▸ Data shown
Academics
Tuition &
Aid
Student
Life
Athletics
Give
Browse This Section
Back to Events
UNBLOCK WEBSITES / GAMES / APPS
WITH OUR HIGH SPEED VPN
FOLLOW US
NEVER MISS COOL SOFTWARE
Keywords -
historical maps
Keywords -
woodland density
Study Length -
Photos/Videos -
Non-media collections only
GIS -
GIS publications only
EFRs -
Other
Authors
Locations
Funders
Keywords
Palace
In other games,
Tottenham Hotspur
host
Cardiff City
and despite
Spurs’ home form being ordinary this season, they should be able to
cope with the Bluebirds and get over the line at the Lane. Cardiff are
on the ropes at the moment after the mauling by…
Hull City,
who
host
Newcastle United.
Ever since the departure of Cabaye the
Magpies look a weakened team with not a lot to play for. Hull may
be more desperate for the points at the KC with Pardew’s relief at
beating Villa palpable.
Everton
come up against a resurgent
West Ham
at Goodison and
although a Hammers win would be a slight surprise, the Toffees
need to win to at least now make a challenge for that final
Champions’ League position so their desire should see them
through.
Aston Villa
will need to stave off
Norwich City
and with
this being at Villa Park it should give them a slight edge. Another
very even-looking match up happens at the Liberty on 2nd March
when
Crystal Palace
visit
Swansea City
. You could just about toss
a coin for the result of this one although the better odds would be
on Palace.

==

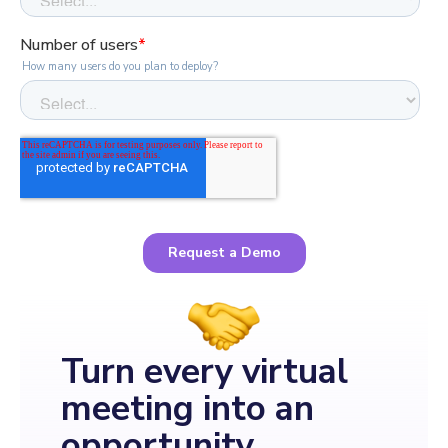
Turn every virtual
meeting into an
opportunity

==

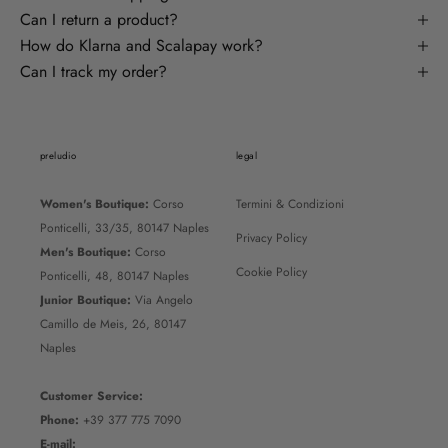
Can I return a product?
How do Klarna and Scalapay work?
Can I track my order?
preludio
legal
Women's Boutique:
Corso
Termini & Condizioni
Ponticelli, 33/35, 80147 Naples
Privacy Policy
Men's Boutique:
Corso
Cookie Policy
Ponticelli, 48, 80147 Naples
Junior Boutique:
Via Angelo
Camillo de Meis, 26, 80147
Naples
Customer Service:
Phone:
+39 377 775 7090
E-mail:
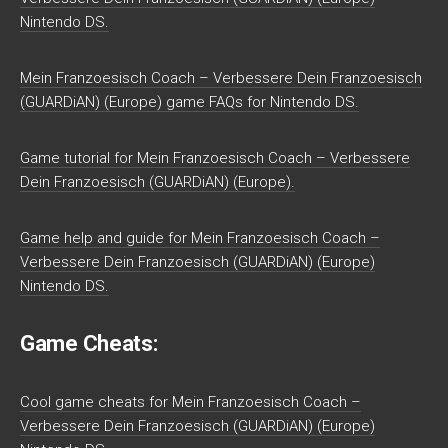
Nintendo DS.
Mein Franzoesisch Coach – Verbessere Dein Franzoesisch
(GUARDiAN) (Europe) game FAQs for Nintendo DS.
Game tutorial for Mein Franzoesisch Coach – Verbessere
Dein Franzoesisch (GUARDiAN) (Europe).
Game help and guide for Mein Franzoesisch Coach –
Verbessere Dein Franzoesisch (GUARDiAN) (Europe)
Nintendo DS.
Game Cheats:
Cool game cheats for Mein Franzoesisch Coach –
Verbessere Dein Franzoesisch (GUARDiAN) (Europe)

▸ Instructions for the task
Within the entries above, work out how many lines contain the word "would". The number alone is the answer.

▸ Answer section
2